BEGIN

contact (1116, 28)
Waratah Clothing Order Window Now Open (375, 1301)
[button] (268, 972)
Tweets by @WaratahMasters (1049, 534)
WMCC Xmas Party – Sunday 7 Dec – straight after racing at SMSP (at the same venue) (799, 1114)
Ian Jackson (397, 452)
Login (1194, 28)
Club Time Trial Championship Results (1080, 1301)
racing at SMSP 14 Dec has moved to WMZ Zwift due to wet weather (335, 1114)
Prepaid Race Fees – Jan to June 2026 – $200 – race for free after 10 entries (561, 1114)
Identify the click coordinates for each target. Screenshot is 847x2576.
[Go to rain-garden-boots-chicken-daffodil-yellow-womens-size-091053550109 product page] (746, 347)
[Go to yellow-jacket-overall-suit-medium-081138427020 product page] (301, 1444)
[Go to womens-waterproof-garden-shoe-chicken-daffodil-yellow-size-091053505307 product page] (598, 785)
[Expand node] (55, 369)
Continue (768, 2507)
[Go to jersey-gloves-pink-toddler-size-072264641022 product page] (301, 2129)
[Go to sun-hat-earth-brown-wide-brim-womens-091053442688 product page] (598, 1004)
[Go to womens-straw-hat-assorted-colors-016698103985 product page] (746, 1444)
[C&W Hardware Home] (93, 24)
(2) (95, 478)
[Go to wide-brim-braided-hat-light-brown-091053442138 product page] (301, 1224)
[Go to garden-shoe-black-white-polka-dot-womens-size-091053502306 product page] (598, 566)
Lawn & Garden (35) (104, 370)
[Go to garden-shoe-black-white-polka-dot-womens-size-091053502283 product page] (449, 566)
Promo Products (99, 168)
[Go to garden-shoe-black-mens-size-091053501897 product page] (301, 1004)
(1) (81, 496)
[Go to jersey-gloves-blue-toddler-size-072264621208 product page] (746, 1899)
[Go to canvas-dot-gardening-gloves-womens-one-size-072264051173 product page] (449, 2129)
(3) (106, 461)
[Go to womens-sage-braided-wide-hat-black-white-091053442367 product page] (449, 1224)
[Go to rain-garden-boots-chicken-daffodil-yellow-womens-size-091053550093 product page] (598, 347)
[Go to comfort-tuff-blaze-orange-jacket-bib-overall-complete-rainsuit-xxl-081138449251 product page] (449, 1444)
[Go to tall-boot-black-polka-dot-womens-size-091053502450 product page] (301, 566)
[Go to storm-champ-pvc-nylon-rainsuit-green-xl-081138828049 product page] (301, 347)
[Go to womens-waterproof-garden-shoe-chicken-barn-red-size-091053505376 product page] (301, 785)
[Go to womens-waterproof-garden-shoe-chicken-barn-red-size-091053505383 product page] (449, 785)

END

REQUIREMENT
Your job is to give the listing again exactly as it was written.

SOLUTION TO THE EXERCISE
contact (1116, 28)
Waratah Clothing Order Window Now Open (375, 1301)
[button] (268, 972)
Tweets by @WaratahMasters (1049, 534)
WMCC Xmas Party – Sunday 7 Dec – straight after racing at SMSP (at the same venue) (799, 1114)
Ian Jackson (397, 452)
Login (1194, 28)
Club Time Trial Championship Results (1080, 1301)
racing at SMSP 14 Dec has moved to WMZ Zwift due to wet weather (335, 1114)
Prepaid Race Fees – Jan to June 2026 – $200 – race for free after 10 entries (561, 1114)
Identify the click coordinates for each target. Screenshot is 847x2576.
[Go to rain-garden-boots-chicken-daffodil-yellow-womens-size-091053550109 product page] (746, 347)
[Go to yellow-jacket-overall-suit-medium-081138427020 product page] (301, 1444)
[Go to womens-waterproof-garden-shoe-chicken-daffodil-yellow-size-091053505307 product page] (598, 785)
[Expand node] (55, 369)
Continue (768, 2507)
[Go to jersey-gloves-pink-toddler-size-072264641022 product page] (301, 2129)
[Go to sun-hat-earth-brown-wide-brim-womens-091053442688 product page] (598, 1004)
[Go to womens-straw-hat-assorted-colors-016698103985 product page] (746, 1444)
[C&W Hardware Home] (93, 24)
(2) (95, 478)
[Go to wide-brim-braided-hat-light-brown-091053442138 product page] (301, 1224)
[Go to garden-shoe-black-white-polka-dot-womens-size-091053502306 product page] (598, 566)
Lawn & Garden (35) (104, 370)
[Go to garden-shoe-black-white-polka-dot-womens-size-091053502283 product page] (449, 566)
Promo Products (99, 168)
[Go to garden-shoe-black-mens-size-091053501897 product page] (301, 1004)
(1) (81, 496)
[Go to jersey-gloves-blue-toddler-size-072264621208 product page] (746, 1899)
[Go to canvas-dot-gardening-gloves-womens-one-size-072264051173 product page] (449, 2129)
(3) (106, 461)
[Go to womens-sage-braided-wide-hat-black-white-091053442367 product page] (449, 1224)
[Go to rain-garden-boots-chicken-daffodil-yellow-womens-size-091053550093 product page] (598, 347)
[Go to comfort-tuff-blaze-orange-jacket-bib-overall-complete-rainsuit-xxl-081138449251 product page] (449, 1444)
[Go to tall-boot-black-polka-dot-womens-size-091053502450 product page] (301, 566)
[Go to storm-champ-pvc-nylon-rainsuit-green-xl-081138828049 product page] (301, 347)
[Go to womens-waterproof-garden-shoe-chicken-barn-red-size-091053505376 product page] (301, 785)
[Go to womens-waterproof-garden-shoe-chicken-barn-red-size-091053505383 product page] (449, 785)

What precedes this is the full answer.